Could you transcribe exactly the lines below, from the line with "Büchnerstr. 1" through the line with "тонких губ), обязательно сначала", and nothing else, leaving out the pictures?
Top of RECORDS FOR THIS EXERCISE
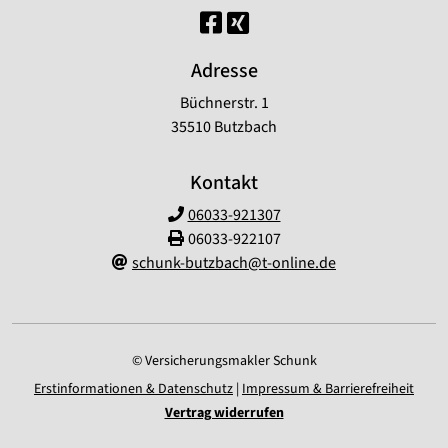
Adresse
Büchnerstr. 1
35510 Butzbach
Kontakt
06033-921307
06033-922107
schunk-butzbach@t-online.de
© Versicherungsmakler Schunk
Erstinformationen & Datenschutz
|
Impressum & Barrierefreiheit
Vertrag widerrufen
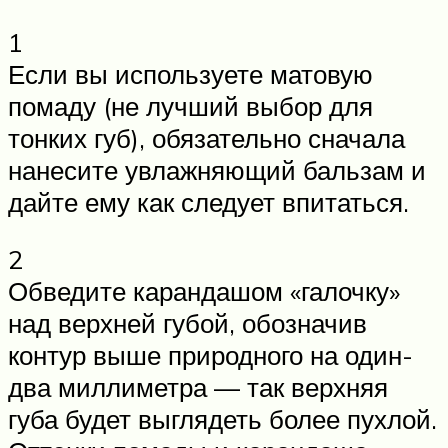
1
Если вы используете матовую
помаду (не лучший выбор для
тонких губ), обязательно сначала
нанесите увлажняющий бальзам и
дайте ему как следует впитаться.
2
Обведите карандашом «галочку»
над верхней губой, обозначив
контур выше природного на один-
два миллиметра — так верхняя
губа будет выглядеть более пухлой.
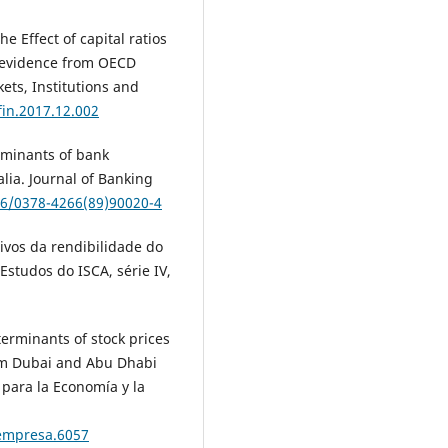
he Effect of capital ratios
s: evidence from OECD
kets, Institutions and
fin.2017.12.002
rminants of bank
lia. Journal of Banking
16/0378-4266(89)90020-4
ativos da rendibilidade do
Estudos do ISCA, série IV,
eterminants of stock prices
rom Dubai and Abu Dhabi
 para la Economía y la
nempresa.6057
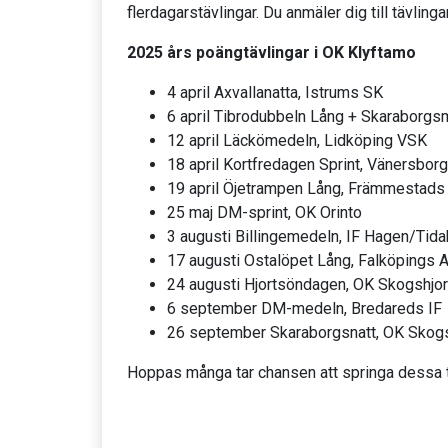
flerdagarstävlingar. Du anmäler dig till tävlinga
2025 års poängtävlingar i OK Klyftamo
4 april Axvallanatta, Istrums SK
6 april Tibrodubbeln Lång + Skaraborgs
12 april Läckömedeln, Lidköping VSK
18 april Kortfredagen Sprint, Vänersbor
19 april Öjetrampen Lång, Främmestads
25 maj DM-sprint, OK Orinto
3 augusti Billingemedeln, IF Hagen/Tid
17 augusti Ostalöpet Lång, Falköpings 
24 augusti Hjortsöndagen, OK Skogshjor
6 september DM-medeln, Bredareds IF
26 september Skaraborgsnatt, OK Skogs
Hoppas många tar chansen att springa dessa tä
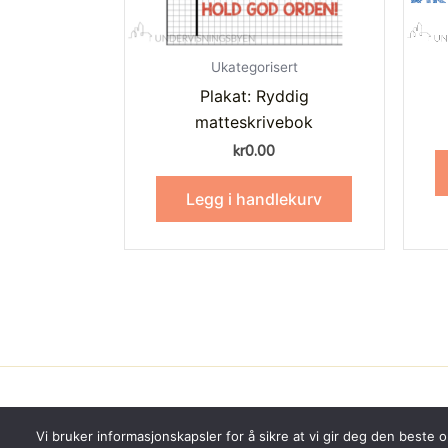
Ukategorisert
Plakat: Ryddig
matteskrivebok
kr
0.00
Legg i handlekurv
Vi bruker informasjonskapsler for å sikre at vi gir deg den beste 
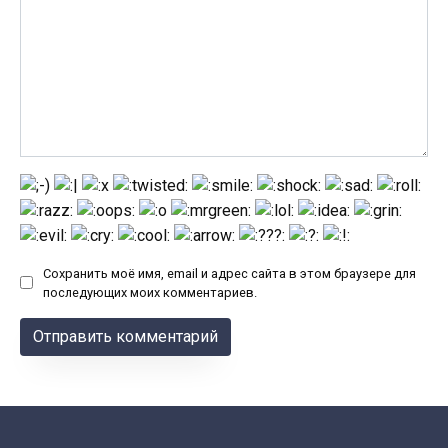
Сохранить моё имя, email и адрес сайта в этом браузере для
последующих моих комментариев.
Bottom of RECORDS FOR THIS EXERCISE
OUTPUT OF THE EXERCISE
Büchnerstr. 1
35510 Butzbach
Kontakt
06033-921307
06033-922107
schunk-butzbach@t-online.de
© Versicherungsmakler Schunk
Erstinformationen & Datenschutz
|
Impressum & Barrierefreiheit
Vertrag widerrufen
1
Если вы используете матовую
помаду (не лучший выбор для
тонких губ), обязательно сначала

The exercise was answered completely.